- _ABOUT THIS EXERCISE_:
Could you please output all of the data exactly, without the images?

____________________

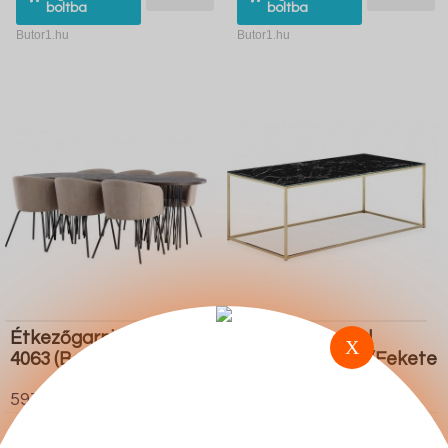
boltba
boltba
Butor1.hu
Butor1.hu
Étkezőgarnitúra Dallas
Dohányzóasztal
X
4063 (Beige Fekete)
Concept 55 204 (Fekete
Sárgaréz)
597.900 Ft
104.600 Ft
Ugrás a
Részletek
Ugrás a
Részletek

____________________

- _SOLUTION TO THIS TASK_:
boltba
boltba
Butor1.hu
Butor1.hu
Étkezőgarnitúra Dallas
Dohányzóasztal
X
4063 (Beige Fekete)
Concept 55 204 (Fekete
Sárgaréz)
597.900 Ft
104.600 Ft
Ugrás a
Részletek
Ugrás a
Részletek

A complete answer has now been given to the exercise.